### LISTED ENTRIES
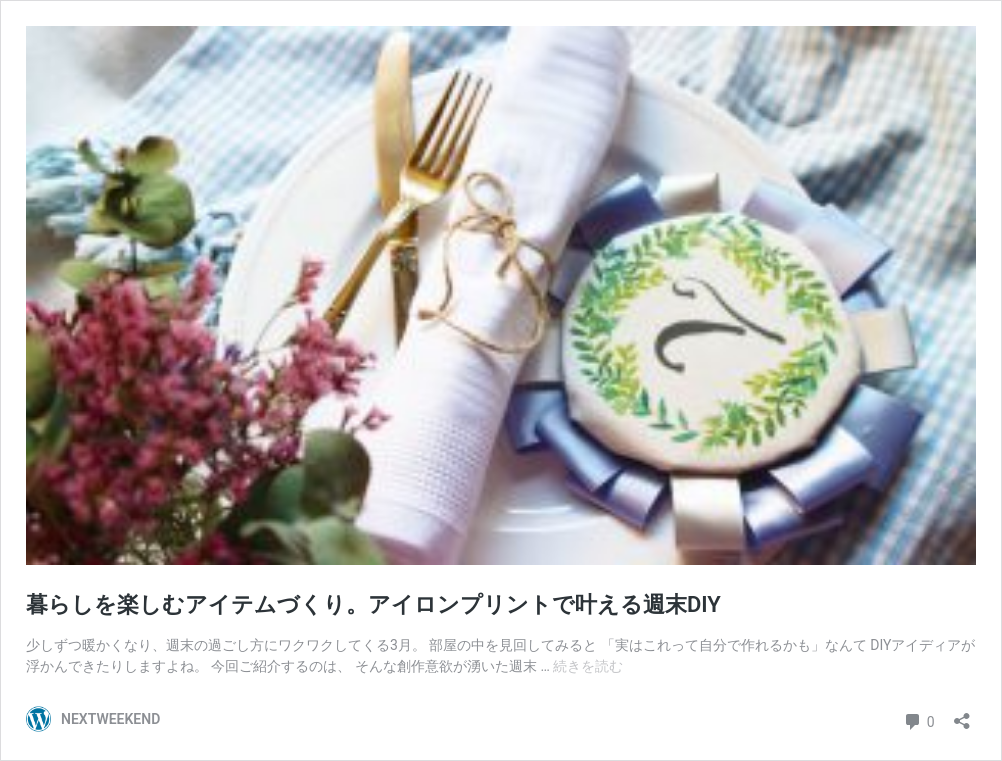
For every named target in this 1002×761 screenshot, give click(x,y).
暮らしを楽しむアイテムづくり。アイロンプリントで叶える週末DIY (373, 604)
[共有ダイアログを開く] (962, 714)
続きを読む (588, 666)
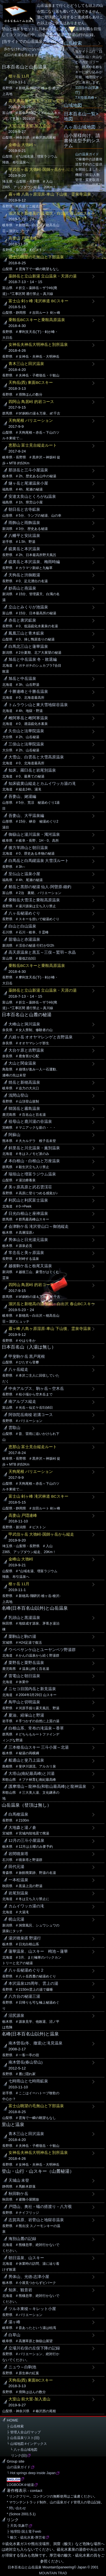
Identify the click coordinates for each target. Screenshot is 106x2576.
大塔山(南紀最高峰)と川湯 (31, 1773)
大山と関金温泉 (22, 1063)
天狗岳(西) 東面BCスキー (30, 382)
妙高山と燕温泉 (22, 588)
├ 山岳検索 (15, 2426)
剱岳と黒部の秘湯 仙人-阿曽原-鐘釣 (40, 887)
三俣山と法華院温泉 (26, 744)
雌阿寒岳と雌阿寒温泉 (28, 718)
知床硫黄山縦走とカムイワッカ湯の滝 (42, 783)
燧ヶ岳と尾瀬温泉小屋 (28, 483)
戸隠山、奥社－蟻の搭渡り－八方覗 (40, 2207)
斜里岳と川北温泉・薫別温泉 (34, 1148)
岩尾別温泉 (18, 1893)
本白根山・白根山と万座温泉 (34, 1161)
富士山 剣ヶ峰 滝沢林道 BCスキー (38, 301)
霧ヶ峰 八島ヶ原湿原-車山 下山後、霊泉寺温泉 (49, 194)
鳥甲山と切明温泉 (24, 1702)
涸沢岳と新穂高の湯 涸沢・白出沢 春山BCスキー (51, 213)
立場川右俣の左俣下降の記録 (34, 2348)
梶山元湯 (16, 1919)
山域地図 (73, 105)
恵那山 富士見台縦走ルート (32, 445)
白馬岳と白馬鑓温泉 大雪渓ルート (38, 861)
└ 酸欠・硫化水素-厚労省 (26, 2537)
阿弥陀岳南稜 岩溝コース (30, 1415)
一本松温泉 (18, 1880)
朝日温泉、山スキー (26, 2258)
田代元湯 (16, 1867)
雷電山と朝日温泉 (24, 1676)
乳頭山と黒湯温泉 (24, 1618)
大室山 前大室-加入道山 (29, 126)
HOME (12, 2420)
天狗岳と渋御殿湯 (24, 575)
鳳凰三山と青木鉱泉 (26, 633)
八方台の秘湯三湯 (24, 1996)
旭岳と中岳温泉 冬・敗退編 (32, 659)
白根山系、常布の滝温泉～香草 (36, 1728)
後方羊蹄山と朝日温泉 (28, 848)
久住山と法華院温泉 (26, 731)
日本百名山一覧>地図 (81, 116)
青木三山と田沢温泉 (26, 364)
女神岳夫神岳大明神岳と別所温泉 (38, 344)
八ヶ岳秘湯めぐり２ (26, 1970)
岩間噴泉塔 (18, 1854)
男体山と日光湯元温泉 (28, 1240)
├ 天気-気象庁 (17, 2526)
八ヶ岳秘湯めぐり (24, 913)
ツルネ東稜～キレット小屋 (32, 2309)
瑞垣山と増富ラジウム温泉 (32, 1174)
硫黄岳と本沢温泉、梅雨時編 (34, 562)
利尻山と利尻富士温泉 (28, 1200)
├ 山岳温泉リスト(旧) (23, 2438)
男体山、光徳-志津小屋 (28, 2277)
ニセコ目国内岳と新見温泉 (32, 1689)
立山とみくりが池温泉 (28, 607)
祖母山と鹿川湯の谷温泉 (30, 1121)
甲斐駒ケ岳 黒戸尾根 (26, 1356)
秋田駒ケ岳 (18, 2194)
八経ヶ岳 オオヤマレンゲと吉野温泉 (40, 1037)
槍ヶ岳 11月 (19, 76)
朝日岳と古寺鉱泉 (24, 509)
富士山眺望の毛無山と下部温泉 (36, 257)
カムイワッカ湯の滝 (26, 1906)
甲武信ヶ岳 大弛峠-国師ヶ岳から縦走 (41, 169)
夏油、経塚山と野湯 (26, 1715)
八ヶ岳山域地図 (80, 127)
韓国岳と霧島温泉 (24, 1108)
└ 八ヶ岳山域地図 (22, 2450)
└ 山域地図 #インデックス (27, 2444)
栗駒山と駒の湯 (22, 1636)
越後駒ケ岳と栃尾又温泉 (30, 1266)
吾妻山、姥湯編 (22, 796)
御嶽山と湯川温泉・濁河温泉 (34, 834)
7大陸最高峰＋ (86, 98)
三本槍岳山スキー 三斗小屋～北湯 (38, 1747)
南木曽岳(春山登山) (25, 2062)
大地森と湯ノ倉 (22, 1827)
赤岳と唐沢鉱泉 (22, 620)
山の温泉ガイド (87, 154)
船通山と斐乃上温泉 (26, 1760)
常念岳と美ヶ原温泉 (26, 1253)
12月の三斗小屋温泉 (26, 1840)
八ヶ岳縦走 (18, 1369)
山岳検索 (73, 43)
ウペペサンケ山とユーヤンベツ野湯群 (42, 1650)
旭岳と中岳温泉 (22, 679)
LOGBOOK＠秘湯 (20, 2485)
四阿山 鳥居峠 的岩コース (31, 402)
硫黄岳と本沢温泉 (24, 549)
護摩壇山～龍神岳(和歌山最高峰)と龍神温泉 (47, 1786)
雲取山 (14, 1428)
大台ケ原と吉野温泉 (26, 1050)
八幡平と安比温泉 (24, 536)
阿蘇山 (14, 1135)
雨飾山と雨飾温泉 (24, 523)
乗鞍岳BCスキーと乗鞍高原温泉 (36, 320)
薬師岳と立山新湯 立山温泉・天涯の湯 (42, 276)
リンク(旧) (17, 2456)
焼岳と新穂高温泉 (24, 1082)
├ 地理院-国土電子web (24, 2532)
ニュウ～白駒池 (22, 2367)
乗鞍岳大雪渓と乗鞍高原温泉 (34, 900)
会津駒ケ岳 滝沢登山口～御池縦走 (38, 1226)
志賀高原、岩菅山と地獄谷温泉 (36, 2220)
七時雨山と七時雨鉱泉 (28, 2081)
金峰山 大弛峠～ (22, 145)
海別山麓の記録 (22, 2239)
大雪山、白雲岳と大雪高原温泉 (36, 757)
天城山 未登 (18, 2180)
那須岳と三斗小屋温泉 (28, 470)
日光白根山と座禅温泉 (28, 1213)
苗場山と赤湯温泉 (24, 939)
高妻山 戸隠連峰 (22, 238)
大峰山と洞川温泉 (24, 1024)
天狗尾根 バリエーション (30, 420)
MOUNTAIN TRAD (53, 2573)
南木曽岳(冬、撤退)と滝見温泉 (35, 2043)
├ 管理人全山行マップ (24, 2432)
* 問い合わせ (16, 2508)
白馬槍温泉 (18, 1814)
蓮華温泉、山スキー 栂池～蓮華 (38, 1951)
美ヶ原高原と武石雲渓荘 (30, 1187)
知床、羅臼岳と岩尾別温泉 (32, 770)
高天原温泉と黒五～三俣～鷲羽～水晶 (42, 101)
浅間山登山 (18, 1095)
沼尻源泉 (16, 2015)
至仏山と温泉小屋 (24, 874)
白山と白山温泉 (22, 926)
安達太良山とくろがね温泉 (32, 496)
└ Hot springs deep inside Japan (31, 2473)
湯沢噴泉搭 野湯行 (24, 1938)
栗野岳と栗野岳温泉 (26, 1663)
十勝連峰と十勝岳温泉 (28, 691)
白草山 (14, 2335)
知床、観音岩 (20, 2290)
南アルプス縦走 (22, 1401)
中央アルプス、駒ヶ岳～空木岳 (36, 1388)
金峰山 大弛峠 (20, 1559)
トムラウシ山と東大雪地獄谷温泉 (38, 705)
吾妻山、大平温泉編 (26, 816)
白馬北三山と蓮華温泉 (28, 646)
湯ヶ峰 (14, 2322)
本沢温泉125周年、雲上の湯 (33, 1983)
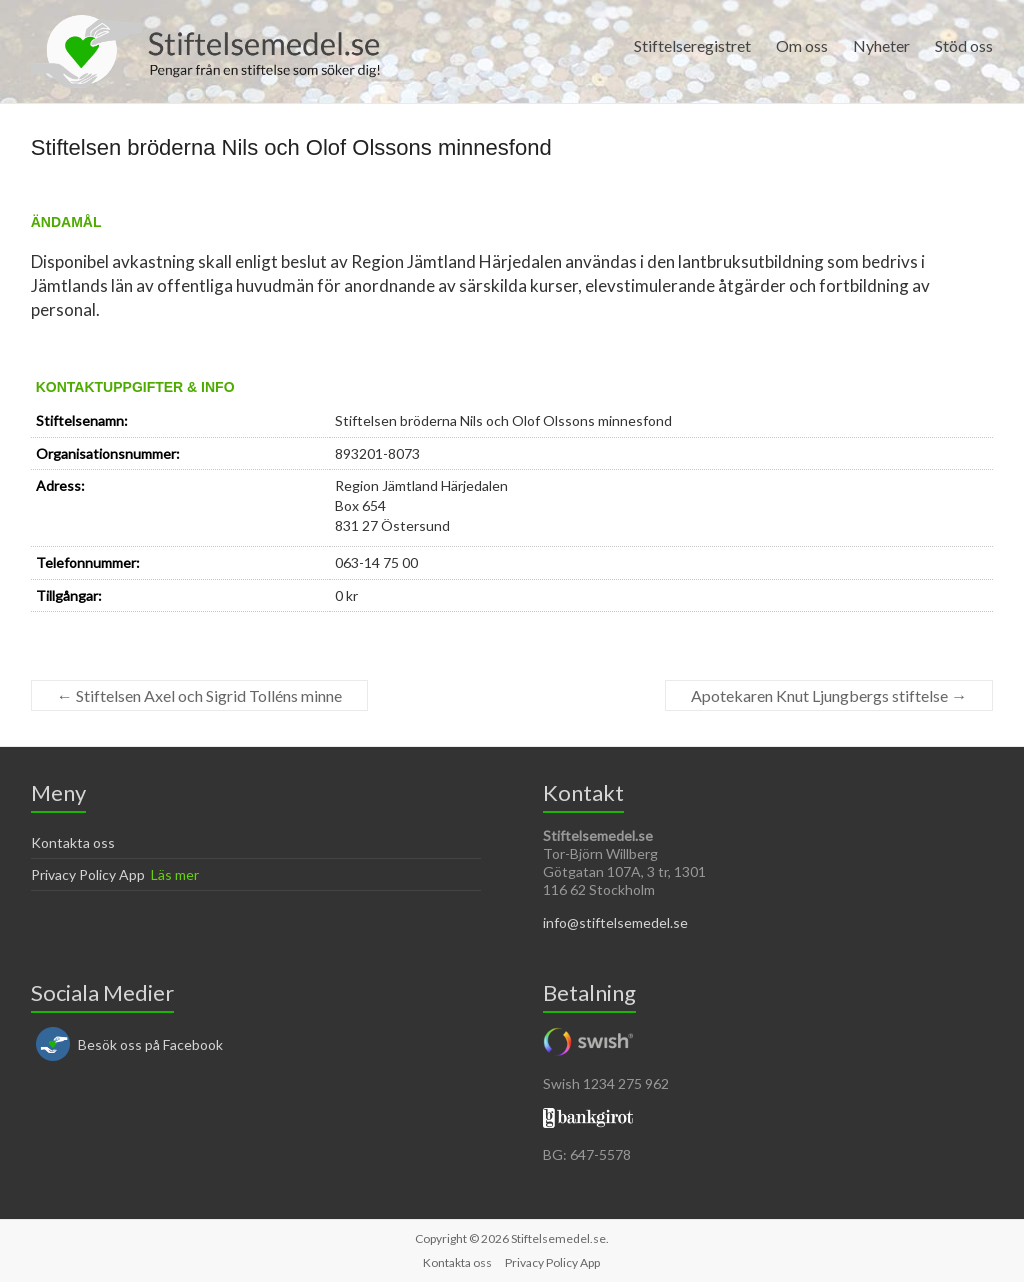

### WHAT YOU NEED TO DO
The records above are to be repeated exactly, apart from their pictures.

### TASK ANSWER
For every named target in this 1002×761 screenshot, give click(x,y).
暮らしを楽しむアイテムづくり。アイロンプリントで叶える週末DIY (373, 604)
[共有ダイアログを開く] (962, 714)
続きを読む (588, 666)
Identify the click coordinates for each target. Screenshot is 106x2576.
大塔山(南紀最高峰)と川湯 (31, 1773)
大山と関金温泉 (22, 1063)
天狗岳(西) 東面BCスキー (30, 382)
妙高山と燕温泉 (22, 588)
├ 山岳検索 (15, 2426)
剱岳と黒部の秘湯 仙人-阿曽原-鐘釣 (40, 887)
三俣山と法華院温泉 (26, 744)
雌阿寒岳と雌阿寒温泉 (28, 718)
知床硫黄山縦走とカムイワッカ湯の滝 (42, 783)
燧ヶ岳と尾瀬温泉小屋 (28, 483)
戸隠山、奥社－蟻の搭渡り－八方覗 (40, 2207)
斜里岳と川北温泉・薫別温泉 (34, 1148)
岩尾別温泉 (18, 1893)
本白根山・白根山と万座温泉 (34, 1161)
富士山 剣ヶ峰 滝沢林道 BCスキー (38, 301)
霧ヶ峰 八島ヶ原湿原-車山 下山後、霊泉寺温泉 (49, 194)
鳥甲山と切明温泉 (24, 1702)
涸沢岳と新穂高の湯 涸沢・白出沢 春山BCスキー (51, 213)
立場川右俣の左俣下降の記録 (34, 2348)
梶山元湯 (16, 1919)
山域地図 (73, 105)
恵那山 富士見台縦走ルート (32, 445)
白馬岳と白馬鑓温泉 大雪渓ルート (38, 861)
└ 酸欠・硫化水素-厚労省 (26, 2537)
阿弥陀岳南稜 岩溝コース (30, 1415)
一本松温泉 (18, 1880)
朝日温泉、山スキー (26, 2258)
田代元湯 (16, 1867)
雷電山と朝日温泉 (24, 1676)
乳頭山と黒湯温泉 (24, 1618)
大室山 前大室-加入道山 (29, 126)
HOME (12, 2420)
天狗岳と渋御殿湯 (24, 575)
鳳凰三山と青木鉱泉 (26, 633)
八方台の秘湯三湯 (24, 1996)
旭岳と中岳温泉 冬・敗退編 (32, 659)
白根山系、常布の滝温泉～香草 (36, 1728)
後方羊蹄山と朝日温泉 (28, 848)
久住山と法華院温泉 (26, 731)
日本百名山一覧>地図 (81, 116)
青木三山と田沢温泉 (26, 364)
女神岳夫神岳大明神岳と別所温泉 (38, 344)
八ヶ岳秘湯めぐり２ (26, 1970)
岩間噴泉塔 (18, 1854)
男体山と日光湯元温泉 (28, 1240)
├ 天気-気象庁 (17, 2526)
八ヶ岳秘湯めぐり (24, 913)
ツルネ東稜～キレット小屋 (32, 2309)
瑞垣山と増富ラジウム温泉 (32, 1174)
硫黄岳と本沢温泉、梅雨時編 (34, 562)
利尻山と利尻富士温泉 (28, 1200)
├ 山岳温泉リスト(旧) (23, 2438)
男体山、光徳-志津小屋 (28, 2277)
ニセコ目国内岳と新見温泉 (32, 1689)
立山とみくりが池温泉 (28, 607)
祖母山と鹿川湯の谷温泉 (30, 1121)
甲斐駒ケ岳 黒戸尾根 (26, 1356)
秋田駒ケ岳 (18, 2194)
八経ヶ岳 オオヤマレンゲと吉野温泉 (40, 1037)
槍ヶ岳 11月 (19, 76)
朝日岳と古寺鉱泉 (24, 509)
富士山眺望の毛無山と下部温泉 (36, 257)
カムイワッカ湯の滝 (26, 1906)
甲武信ヶ岳 大弛峠-国師ヶ岳から縦走 (41, 169)
夏油、経塚山と野湯 (26, 1715)
八ヶ岳山域地図 (80, 127)
韓国岳と霧島温泉 (24, 1108)
└ 八ヶ岳山域地図 (22, 2450)
└ 山域地図 #インデックス (27, 2444)
栗駒山と駒の湯 (22, 1636)
越後駒ケ岳と栃尾又温泉 (30, 1266)
吾妻山、姥湯編 (22, 796)
御嶽山と湯川温泉・濁河温泉 (34, 834)
7大陸最高峰＋ (86, 98)
三本槍岳山スキー 三斗小屋～北湯 (38, 1747)
南木曽岳(春山登山) (25, 2062)
大地森と湯ノ倉 (22, 1827)
赤岳と唐沢鉱泉 (22, 620)
山の温泉ガイド (87, 154)
船通山と斐乃上温泉 (26, 1760)
常念岳と美ヶ原温泉 (26, 1253)
12月の三斗小屋温泉 (26, 1840)
八ヶ岳縦走 (18, 1369)
山岳検索 (73, 43)
ウペペサンケ山とユーヤンベツ野湯群 (42, 1650)
旭岳と中岳温泉 (22, 679)
LOGBOOK＠秘湯 (20, 2485)
四阿山 鳥居峠 的岩コース (31, 402)
硫黄岳と本沢温泉 (24, 549)
護摩壇山～龍神岳(和歌山最高峰)と龍神温泉 (47, 1786)
雲取山 (14, 1428)
大台ケ原と吉野温泉 (26, 1050)
八幡平と安比温泉 (24, 536)
阿蘇山 (14, 1135)
雨飾山と雨飾温泉 (24, 523)
乗鞍岳BCスキーと乗鞍高原温泉 (36, 320)
薬師岳と立山新湯 立山温泉・天涯の湯 (42, 276)
リンク(旧) (17, 2456)
焼岳と新穂高温泉 (24, 1082)
├ 地理院-国土電子web (24, 2532)
ニュウ～白駒池 (22, 2367)
乗鞍岳大雪渓と乗鞍高原温泉 (34, 900)
会津駒ケ岳 滝沢登山口～御池縦走 (38, 1226)
志賀高原、岩菅山と地獄谷温泉 (36, 2220)
七時雨山と七時雨鉱泉 (28, 2081)
金峰山 大弛峠～ (22, 145)
海別山麓の記録 (22, 2239)
大雪山、白雲岳と大雪高原温泉 (36, 757)
天城山 未登 (18, 2180)
那須岳と三斗小屋温泉 (28, 470)
日光白根山と座禅温泉 (28, 1213)
苗場山と赤湯温泉 (24, 939)
高妻山 戸隠連峰 (22, 238)
大峰山と洞川温泉 (24, 1024)
天狗尾根 バリエーション (30, 420)
MOUNTAIN TRAD (53, 2573)
南木曽岳(冬、撤退)と滝見温泉 (35, 2043)
├ 管理人全山行マップ (24, 2432)
* 問い合わせ (16, 2508)
白馬槍温泉 (18, 1814)
蓮華温泉、山スキー 栂池～蓮華 (38, 1951)
美ヶ原高原と武石雲渓荘 (30, 1187)
知床、羅臼岳と岩尾別温泉 (32, 770)
高天原温泉と黒五～三俣～鷲羽～水晶 (42, 101)
浅間山登山 (18, 1095)
沼尻源泉 (16, 2015)
至仏山と温泉小屋 (24, 874)
白山と白山温泉 (22, 926)
安達太良山とくろがね温泉 (32, 496)
└ Hot springs deep inside Japan (31, 2473)
湯沢噴泉搭 野湯行 (24, 1938)
栗野岳と栗野岳温泉 (26, 1663)
十勝連峰と十勝岳温泉 (28, 691)
白草山 (14, 2335)
知床、観音岩 (20, 2290)
南アルプス縦走 (22, 1401)
中央アルプス、駒ヶ岳～空木岳 (36, 1388)
金峰山 大弛峠 (20, 1559)
トムラウシ山と東大雪地獄谷温泉 (38, 705)
吾妻山、大平温泉編 (26, 816)
白馬北三山と蓮華温泉 (28, 646)
湯ヶ峰 (14, 2322)
本沢温泉125周年、雲上の湯 (33, 1983)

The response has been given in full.